LLM-based Visual Code Completion for Aerospace Geometric Design

2026-06-15Computation and Language

Computation and Language
AI summary

The authors developed a new AI helper tool using GPT 5.4 that assists aerospace engineers with designing aircraft parts through a visual programming method. They created a special plugin called Wingbuilder and a dataset of expert design tasks to test the tool. Two experienced aerospace engineers tried the tool and found its suggestions helpful, especially for complex tasks, but the AI could be slow to respond. The engineers liked the tool and said they would consider using it in the future. Overall, the authors show that this AI approach can support aerospace design work with more explainable and safety-focused methods.

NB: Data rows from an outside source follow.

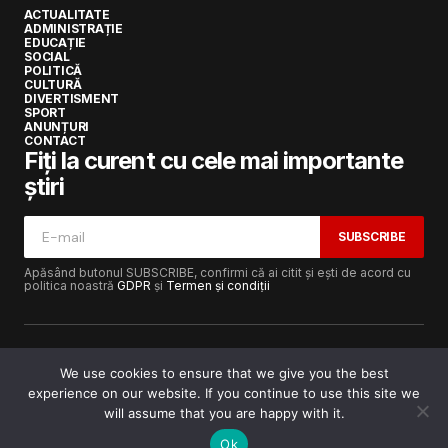
ACTUALITATE
ADMINISTRAȚIE
EDUCAȚIE
SOCIAL
POLITICĂ
CULTURĂ
DIVERTISMENT
SPORT
ANUNȚURI
CONTACT
Fiți la curent cu cele mai importante
știri
SUBSCRIBE
Apăsând butonul SUBSCRIBE, confirmi că ai citit și ești de acord cu
politica noastră
GDPR
și
Termen și condiții
We use cookies to ensure that we give you the best
experience on our website. If you continue to use this site we
Copyright © 2017-2025
Lugojeanul.ro
· Toate drepturile
rezervate · Dezvoltat de
Power Media FX
will assume that you are happy with it.
Ok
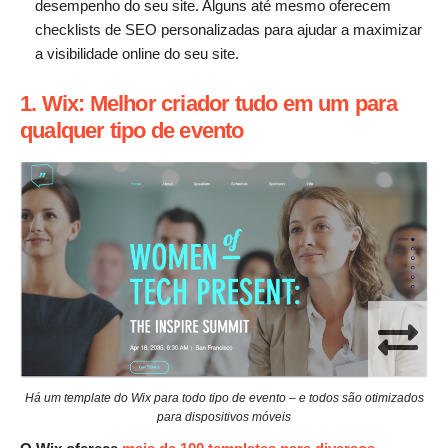
desempenho do seu site. Alguns até mesmo oferecem
checklists de SEO personalizadas para ajudar a maximizar
a visibilidade online do seu site.
1. Wix: Melhor criador tudo em um para
qualquer tipo de evento
Há um template do Wix para todo tipo de evento – e todos são otimizados
para dispositivos móveis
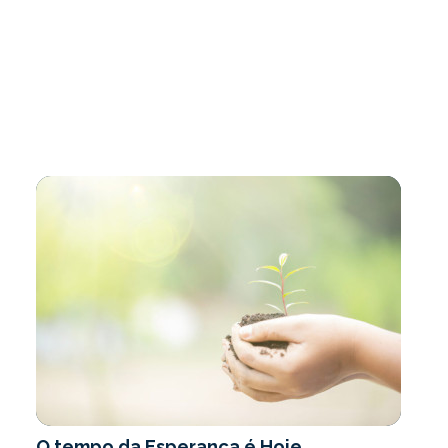
O tempo da Esperança é Hoje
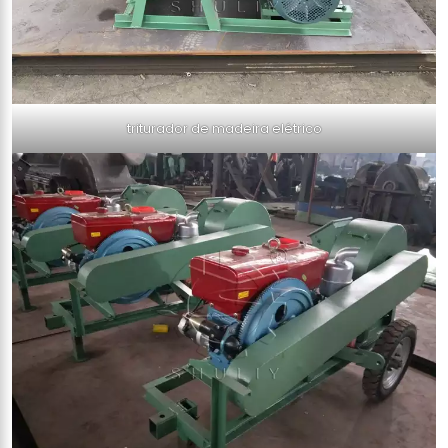
triturador de madeira elétrico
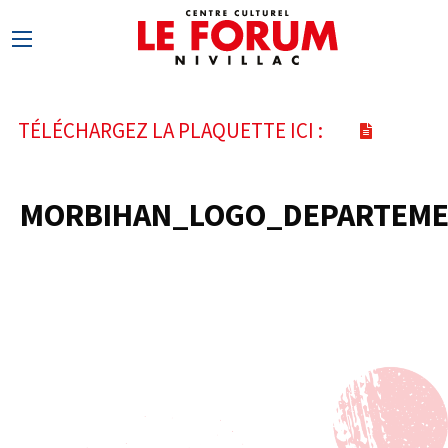
TÉLÉCHARGEZ LA PLAQUETTE ICI :
MORBIHAN_LOGO_DEPARTEME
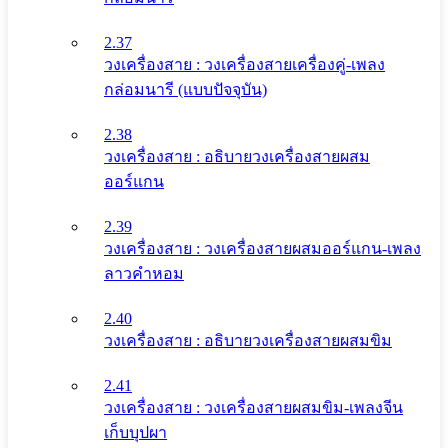
2.37
วงเครื่องสาย : วงเครื่องสายเครื่องคู่-เพลง
กล่อมนารี (แบบปัจจุบัน)
2.38
วงเครื่องสาย : อธิบายวงเครื่องสายผสม
ออร์แกน
2.39
วงเครื่องสาย : วงเครื่องสายผสมออร์แกน-เพลง
ลาวคำหอม
2.40
วงเครื่องสาย : อธิบายวงเครื่องสายผสมขิม
2.41
วงเครื่องสาย : วงเครื่องสายผสมขิม-เพลงจีน
เก็บบุปผา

Large Language Models (LLMs)Vision Language Models (VLMs)Visual Code CompletionReAct MethodologyGrasshopper PluginAerospace GeometryGPT 5.4Visual ProgrammingCopilot AIUser Trial Evaluation
Authors
Hau Kit Yong, Robert Marsh, Edmar A. Silva, András Sóbester, Stuart E. Middleton
Abstract
Recent advances in both Large Language Models (LLMs) and Vision Language Models (VLMs) have seen a step change in their ability to perform visual code completion, but the aerospace industry, which prioritizes safety and explainabilty over rapid LLM adoption, currently has no publicly announced LLM-based geometric design copilot systems in commercial use by aerospace Original Equipment Manufacturers (OEMs). This paper presents a LLM-based visual programming copilot application for aerospace engineering design tasks, using a visual programming variant of the ReAct methodology and GPT 5.4. In addition to the copilot, we describe Wingbuilder, a new Grasshopper plugin library with custom components for aerospace-specific geometry abstraction, and an associated Aerospace Visual Programming Dataset (AVPD) with 18 aerospace expert designed tasks at different levels of difficulty alongside ground truth solutions. We evaluate our copilot application with a user trial involving two experienced aerospace engineers from a large aircraft manufacturing company. We find our copilot visual programming ReAct methodology was successful in generating suggestions that participants found helpful, but slow ReAct inference times limit its usefulness to more complex time-consuming tasks where waiting for good copilot solution suggestion was worthwhile. Participants reported they liked the tool and would be willing to use it in the future.